O futuro dirá quão rápido será o contágio desta medida para a restante comunidade desportiva, mas convém lembrar que se havia país onde isto poderia acontecer, é os Estados Unidos. Por uma razão muito objetiva: elas são melhores que eles. As americanas lideram o ranking FIFA, eles ocupam o 15.º (mas já estiveram muito mais abaixo); os jogos delas geram maiores audiências televisivas que os deles; os jogos delas têm mais espectadores; o público americano que gosta do soccer sabe que, num Mundial, elas vão para vencer (já o fizeram em quatro ocasiões), enquanto eles vão para tentar milagres como o que fizeram em 2002 quando venceram Portugal. É verdade que as seleções masculinas recebem dez vezes mais mais dinheiro da FIFA que as femininas nas participações em Campeonatos do Mundo (foram distribuídos €382 milhões pelas 32 seleções no certame masculino da Rússia, em 2018, e €29 milhões pelas 24 seleções na competição feminina em 2019, em França) mas a federação norte-americana estava condenada a aplicar a justiça.
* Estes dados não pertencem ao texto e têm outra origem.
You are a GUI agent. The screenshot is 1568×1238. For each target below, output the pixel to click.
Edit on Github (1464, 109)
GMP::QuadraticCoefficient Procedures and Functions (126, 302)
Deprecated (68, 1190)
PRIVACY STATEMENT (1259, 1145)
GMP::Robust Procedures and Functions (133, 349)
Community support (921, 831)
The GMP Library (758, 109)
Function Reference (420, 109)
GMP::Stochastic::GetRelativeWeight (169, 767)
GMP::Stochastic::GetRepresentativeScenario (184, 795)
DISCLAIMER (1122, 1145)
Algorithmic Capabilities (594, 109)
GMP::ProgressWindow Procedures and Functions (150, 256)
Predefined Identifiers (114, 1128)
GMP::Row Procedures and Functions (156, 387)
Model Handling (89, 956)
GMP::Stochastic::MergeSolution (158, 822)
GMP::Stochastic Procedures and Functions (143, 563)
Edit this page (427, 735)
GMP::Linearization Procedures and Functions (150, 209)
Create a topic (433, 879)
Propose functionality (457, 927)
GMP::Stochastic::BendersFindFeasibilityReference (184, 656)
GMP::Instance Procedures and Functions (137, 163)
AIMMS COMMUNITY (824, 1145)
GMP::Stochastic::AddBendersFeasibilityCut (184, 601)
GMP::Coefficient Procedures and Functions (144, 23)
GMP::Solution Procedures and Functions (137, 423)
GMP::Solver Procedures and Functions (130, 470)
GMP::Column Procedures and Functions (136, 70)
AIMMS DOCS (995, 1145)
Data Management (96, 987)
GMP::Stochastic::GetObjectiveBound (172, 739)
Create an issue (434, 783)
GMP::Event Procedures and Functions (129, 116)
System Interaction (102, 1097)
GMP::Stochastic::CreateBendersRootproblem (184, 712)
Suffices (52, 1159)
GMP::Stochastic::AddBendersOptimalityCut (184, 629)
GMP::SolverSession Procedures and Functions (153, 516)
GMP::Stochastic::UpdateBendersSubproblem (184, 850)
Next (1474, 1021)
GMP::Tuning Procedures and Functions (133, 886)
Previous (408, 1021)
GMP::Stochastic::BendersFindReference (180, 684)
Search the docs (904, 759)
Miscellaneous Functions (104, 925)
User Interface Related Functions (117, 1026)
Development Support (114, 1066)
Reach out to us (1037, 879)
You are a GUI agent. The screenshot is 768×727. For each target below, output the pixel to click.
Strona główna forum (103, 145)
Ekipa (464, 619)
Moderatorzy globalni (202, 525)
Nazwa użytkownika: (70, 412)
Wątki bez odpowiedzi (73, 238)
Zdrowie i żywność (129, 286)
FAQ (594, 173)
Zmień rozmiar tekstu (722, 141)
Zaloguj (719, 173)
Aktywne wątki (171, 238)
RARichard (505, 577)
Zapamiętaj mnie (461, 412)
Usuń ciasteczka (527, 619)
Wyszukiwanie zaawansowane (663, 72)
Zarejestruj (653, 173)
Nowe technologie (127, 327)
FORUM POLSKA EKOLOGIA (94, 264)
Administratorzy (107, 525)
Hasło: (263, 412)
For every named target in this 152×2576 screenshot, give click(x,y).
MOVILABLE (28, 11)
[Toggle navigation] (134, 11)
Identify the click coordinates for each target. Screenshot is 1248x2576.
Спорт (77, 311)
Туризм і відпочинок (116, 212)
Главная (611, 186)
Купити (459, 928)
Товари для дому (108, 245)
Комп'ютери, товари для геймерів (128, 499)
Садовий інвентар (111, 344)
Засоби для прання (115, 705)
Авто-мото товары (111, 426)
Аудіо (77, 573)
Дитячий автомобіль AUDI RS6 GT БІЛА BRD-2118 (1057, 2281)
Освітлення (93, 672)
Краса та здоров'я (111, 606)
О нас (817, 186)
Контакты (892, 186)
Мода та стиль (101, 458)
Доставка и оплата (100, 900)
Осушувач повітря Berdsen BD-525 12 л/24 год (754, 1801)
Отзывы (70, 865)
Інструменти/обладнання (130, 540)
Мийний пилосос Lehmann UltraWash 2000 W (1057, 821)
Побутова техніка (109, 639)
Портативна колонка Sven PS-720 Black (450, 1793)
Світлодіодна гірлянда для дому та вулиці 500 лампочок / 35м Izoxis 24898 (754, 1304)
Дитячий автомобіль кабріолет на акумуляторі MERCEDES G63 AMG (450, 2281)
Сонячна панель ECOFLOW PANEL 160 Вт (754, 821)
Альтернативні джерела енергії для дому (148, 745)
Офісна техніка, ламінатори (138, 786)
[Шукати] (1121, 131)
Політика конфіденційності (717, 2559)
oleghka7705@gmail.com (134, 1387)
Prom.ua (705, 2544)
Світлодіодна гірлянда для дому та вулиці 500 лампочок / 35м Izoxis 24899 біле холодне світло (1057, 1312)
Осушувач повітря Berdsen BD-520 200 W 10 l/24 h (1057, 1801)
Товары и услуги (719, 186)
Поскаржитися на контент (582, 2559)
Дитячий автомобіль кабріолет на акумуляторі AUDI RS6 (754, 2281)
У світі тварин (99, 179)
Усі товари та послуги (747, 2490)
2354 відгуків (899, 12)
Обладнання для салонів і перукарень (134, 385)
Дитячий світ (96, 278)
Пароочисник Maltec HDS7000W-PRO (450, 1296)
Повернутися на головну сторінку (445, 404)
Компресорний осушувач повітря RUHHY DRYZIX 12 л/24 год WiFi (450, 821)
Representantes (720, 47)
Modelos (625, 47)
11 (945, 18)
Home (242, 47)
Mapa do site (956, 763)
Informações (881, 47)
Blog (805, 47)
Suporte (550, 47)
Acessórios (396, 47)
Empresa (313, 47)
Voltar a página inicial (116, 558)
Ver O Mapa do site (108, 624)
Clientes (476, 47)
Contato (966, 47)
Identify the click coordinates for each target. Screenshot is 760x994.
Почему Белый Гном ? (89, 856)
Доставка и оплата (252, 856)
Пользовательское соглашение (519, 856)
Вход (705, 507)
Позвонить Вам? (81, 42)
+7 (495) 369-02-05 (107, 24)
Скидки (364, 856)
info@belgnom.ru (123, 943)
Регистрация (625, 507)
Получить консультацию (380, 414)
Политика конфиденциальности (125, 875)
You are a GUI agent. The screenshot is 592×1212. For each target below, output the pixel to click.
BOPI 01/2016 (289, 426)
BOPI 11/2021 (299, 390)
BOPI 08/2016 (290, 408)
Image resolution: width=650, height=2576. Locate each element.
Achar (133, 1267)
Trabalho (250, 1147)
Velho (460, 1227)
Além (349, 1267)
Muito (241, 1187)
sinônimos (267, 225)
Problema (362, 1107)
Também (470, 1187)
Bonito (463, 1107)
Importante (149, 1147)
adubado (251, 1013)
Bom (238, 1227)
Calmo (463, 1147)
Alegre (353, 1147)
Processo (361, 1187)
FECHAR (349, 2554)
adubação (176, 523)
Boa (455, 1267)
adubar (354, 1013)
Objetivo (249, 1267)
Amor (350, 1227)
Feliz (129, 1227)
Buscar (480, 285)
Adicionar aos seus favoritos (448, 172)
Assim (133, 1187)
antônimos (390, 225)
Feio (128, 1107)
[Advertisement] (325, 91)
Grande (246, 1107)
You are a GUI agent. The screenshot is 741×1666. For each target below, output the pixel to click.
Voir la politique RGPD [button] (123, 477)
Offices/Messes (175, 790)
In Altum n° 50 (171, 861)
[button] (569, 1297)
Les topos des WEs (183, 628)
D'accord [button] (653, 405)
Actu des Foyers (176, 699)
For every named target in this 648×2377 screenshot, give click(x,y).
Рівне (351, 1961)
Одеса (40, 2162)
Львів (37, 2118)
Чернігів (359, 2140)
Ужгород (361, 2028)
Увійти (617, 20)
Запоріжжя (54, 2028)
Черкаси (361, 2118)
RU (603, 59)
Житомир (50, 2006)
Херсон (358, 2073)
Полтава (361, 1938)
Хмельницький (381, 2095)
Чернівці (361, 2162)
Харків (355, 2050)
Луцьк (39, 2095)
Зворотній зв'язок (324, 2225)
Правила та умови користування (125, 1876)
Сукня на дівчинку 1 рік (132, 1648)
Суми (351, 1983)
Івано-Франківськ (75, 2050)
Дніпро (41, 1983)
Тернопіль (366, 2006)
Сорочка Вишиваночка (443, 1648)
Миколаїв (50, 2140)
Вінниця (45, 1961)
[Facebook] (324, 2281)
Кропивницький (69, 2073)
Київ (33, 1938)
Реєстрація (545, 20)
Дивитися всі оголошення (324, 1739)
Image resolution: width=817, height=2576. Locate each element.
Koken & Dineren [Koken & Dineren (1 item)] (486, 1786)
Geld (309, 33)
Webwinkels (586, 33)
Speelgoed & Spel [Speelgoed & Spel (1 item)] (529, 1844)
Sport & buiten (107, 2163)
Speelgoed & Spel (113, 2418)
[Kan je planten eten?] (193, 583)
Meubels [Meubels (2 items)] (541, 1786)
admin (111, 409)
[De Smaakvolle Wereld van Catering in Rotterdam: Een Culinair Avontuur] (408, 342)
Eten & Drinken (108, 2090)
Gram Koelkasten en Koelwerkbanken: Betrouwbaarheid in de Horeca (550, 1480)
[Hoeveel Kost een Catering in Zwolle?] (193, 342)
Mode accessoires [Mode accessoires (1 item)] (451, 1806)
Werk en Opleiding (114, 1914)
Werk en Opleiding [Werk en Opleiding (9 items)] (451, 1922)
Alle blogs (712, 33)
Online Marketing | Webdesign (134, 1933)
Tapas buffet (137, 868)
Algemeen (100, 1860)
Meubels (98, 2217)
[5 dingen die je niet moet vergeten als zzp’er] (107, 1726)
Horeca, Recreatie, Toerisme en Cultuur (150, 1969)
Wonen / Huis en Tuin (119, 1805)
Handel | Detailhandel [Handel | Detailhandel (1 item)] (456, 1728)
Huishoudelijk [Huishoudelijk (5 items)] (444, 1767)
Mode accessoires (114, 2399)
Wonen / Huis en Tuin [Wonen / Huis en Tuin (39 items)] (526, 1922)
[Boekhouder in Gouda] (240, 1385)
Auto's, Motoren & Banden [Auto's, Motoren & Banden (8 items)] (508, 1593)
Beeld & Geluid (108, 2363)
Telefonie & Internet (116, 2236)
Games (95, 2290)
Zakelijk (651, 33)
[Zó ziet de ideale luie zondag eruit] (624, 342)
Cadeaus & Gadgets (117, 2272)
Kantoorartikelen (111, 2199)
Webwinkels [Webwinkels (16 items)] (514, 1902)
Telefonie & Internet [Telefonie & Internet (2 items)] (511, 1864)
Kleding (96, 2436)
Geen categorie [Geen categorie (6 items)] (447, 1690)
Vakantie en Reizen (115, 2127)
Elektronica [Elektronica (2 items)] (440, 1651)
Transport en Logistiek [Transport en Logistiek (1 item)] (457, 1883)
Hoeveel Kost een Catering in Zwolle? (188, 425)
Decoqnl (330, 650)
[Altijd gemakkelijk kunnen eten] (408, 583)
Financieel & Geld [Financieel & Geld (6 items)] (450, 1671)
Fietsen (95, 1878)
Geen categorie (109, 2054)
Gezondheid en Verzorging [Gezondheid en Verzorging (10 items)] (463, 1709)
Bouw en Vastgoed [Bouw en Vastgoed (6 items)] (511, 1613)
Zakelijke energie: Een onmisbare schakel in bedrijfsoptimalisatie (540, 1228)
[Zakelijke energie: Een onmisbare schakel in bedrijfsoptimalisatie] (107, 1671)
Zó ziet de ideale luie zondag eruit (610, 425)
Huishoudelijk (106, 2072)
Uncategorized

Não será fácil replicar de imediato o conceito na Europa, ainda que, tal como tantos outros avanços que decorreram no passado, seja expectável que esse passo venha a ser dado nas democracias liberais do Norte do Velho Continente. Demore o tempo que demorar, há no entanto um imperativo em marcha que é visível, felizmente, também em Portugal: fazer crescer o futebol feminino. Não por simples moda ou mettooismo, mas porque esta modalidade serve de barómetro civilizacional. Não será coincidência: entre as 20 melhores seleções do ranking FIFA, 13 pertencem a países que ocupam as 20 primeiras posições do Índice de Desenvolvimento Humano, monitorizado pela ONU (que cruza variáveis como a riqueza, educação, expectativa de vida à nascença, natalidade, PIB, etc). E os que não estão nesse top-20 são países como a França, Espanha, Itália ou Coreia do Sul. Ter mais mulheres a competir e a jogar melhor é um ganho dentro dos campos mas fundamentalmente um sinal que nos indica para onde vamos enquanto sociedade e país.
O recente recorde de assistência no dérbi realizado no Estádio da Luz entre Benfica e Sporting (14.221 espectadores) é a prova de que o crescimento está a ser feito de forma sustentada, mas que, por muito meritório que seja o trabalho da Federação Portuguesa de Futebol, é a força dos clubes que arrasta multidões. Tal como aconteceu com o futsal há quase duas décadas, foi a entrada dos grandes (Benfica e Sporting) que deu um impulso gigantesco à modalidade. No futebol feminino, a rivalidade entre leões e águias agita as águas - e como seria bom que o FC Porto também entrasse desta vez na onda. Se vemos assistências com mais de 60, 70 e 80 mil pessoas nos estádios da vizinha Espanha em jogos de futebol feminino é porque em campo estão mulheres do Real Madrid, Barcelona, Atlético Madrid ou Athletic Bilbao.
Há uma tendência ainda natural (e contra mim falo) de encarar um jogo de futebol feminino com o comparador permanentemente ligado: olhamos para 22 jogadoras no relvado e exigimos que façam o mesmo que os homens. As guarda-redes ainda revelam muitas carências e levam-nos a olhar com desconfiança para muitos golos marcados, mesmo na elite da Liga dos Campeões. Mas depois assistimos a defesas como a da keeper do Benfica, Katelin Talbert, ao penálti da leoa Joana Marchão e pensamos que afinal é tudo uma questão de esperar pela melhor oportunidade e dar o devido espaço para o amadurecimento. Porque se vermos este desporto com outros olhos deparamo-nos com uma espécie de regresso ao passado: não estando ainda tão industrializado, o futebol feminino transmite aquela pureza do jogo que todos amámos um dia.